Opisthobranch of the Week Data
Noumea norba is considered to be uncommon on Okinawa; ten specimens have been collected here since the first was found in May of 1987, but others have been seen, but neither photographed nor collected. The above featured animal was collected from 41m on a vertical wall at the reef edge covered with miscellaneous encrusting and free standing populations of bryozoa, cnidaria, porifera, and others.
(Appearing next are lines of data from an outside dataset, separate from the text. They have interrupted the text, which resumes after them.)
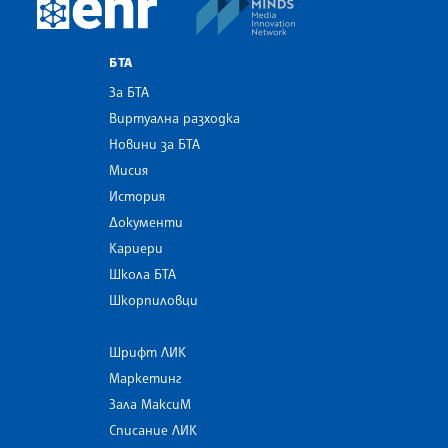
European Newsroom
БТА
За БТА
Виртуална разходка
Новини за БТА
Мисия
История
Документи
Кариери
Школа БТА
Шкорпиловци
Шрифт ЛИК
Маркетинг
Зала МаксиМ
Списание ЛИК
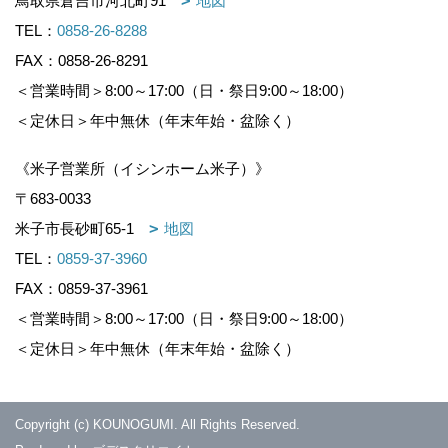
鳥取県倉吉市河北町91
地図
TEL：
0858-26-8288
FAX：0858-26-8291
＜営業時間＞8:00～17:00（日・祭日9:00～18:00）
＜定休日＞年中無休（年末年始・盆除く）
《米子営業所（イシンホーム米子）》
〒683-0033
米子市長砂町65-1
地図
TEL：
0859-37-3960
FAX：0859-37-3961
＜営業時間＞8:00～17:00（日・祭日9:00～18:00）
＜定休日＞年中無休（年末年始・盆除く）
Copyright (c) KOUNOGUMI. All Rights Reserved.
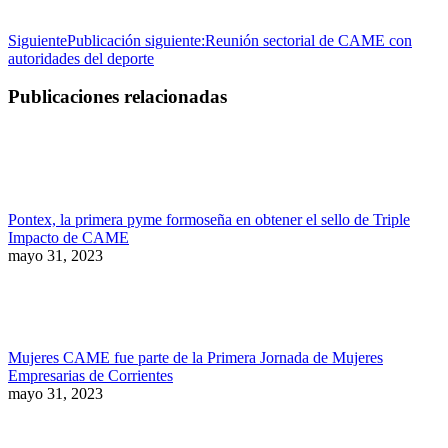
Siguiente
Publicación siguiente:
Reunión sectorial de CAME con
autoridades del deporte
Publicaciones relacionadas
Pontex, la primera pyme formoseña en obtener el sello de Triple
Impacto de CAME
mayo 31, 2023
Mujeres CAME fue parte de la Primera Jornada de Mujeres
Empresarias de Corrientes
mayo 31, 2023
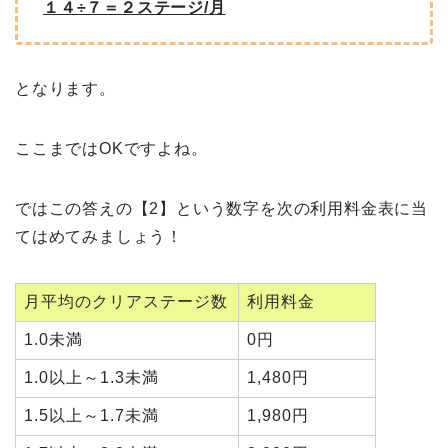
１４÷７＝２ステージ/月
となります。
ここまではOKですよね。
ではこの答えの【2】という数字を次の利用料金表に当
てはめてみましょう！
月平均のクリアステージ数
利用料金
1.0未満
0円
1.0以上～1.3未満
1,480円
1.5以上～1.7未満
1,980円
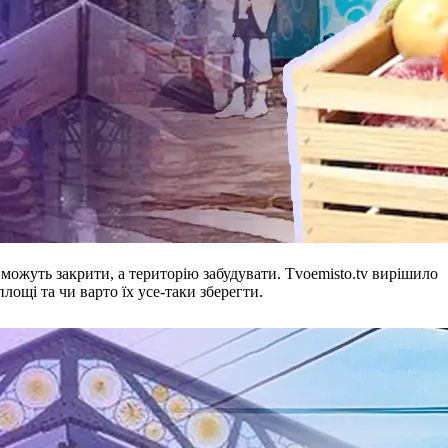
ожуть закрити, а територію забудувати. Тvoemisto.tv вирішило
лощі та чи варто їх усе-таки зберегти.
On Okinawa this relatively small but very attractive dorid most closely resembles both Noumea varians and Noumea purpurea in color. In an earlier publication, Rudman (1986) considered Noumea norba to be a synonym of N. purpurea, but more recent information involving the anatomy and color variations of the species suggests the two species are indeed distinct. The following is taken from Rudman (1999):
In Noumea norba the background colour of the mantle can vary from reddish purple to pinkish orange in different specimens. There is a broad milky yellow or creamy white band around the mantle edge and on the inside edge of this band are a series of reddish purple streaks or smudged marks. In the midline there is a broad band of irregular width of the same colour as the mantle border. This band always encircle the gill pocket and can be broken in two about half way along its length. The gills and rhinophores are tinged with orange-red. Noumea norba and Noumea varians are quite similar in colour however their internal anatomy is quite different. One way of distinguishing living animals is that N. norba is quite like a species of Chromodoris in shape with a relatively wide flattened body and broad mantle skirt while N. varians is more like a Hypselodoris with a relatively high body and narrow mantle skirt.